Extracted page text data:
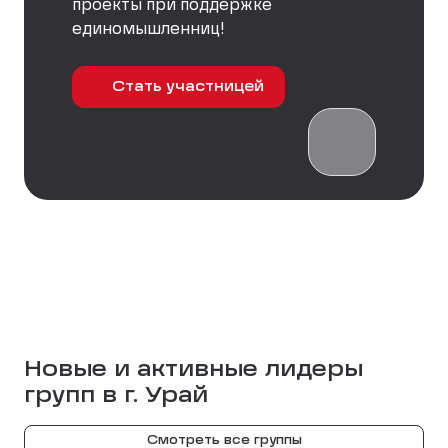
проекты при поддержке
единомышленниц!
Стать участницей
Новые и активные лидеры
групп в г.
Урай
Смотреть все группы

Exercise objective:
This task calls for the records to be copied exactly, without pictures.

Answer below:
проекты при поддержке
единомышленниц!
Стать участницей
Новые и активные лидеры
групп в г.
Урай
Смотреть все группы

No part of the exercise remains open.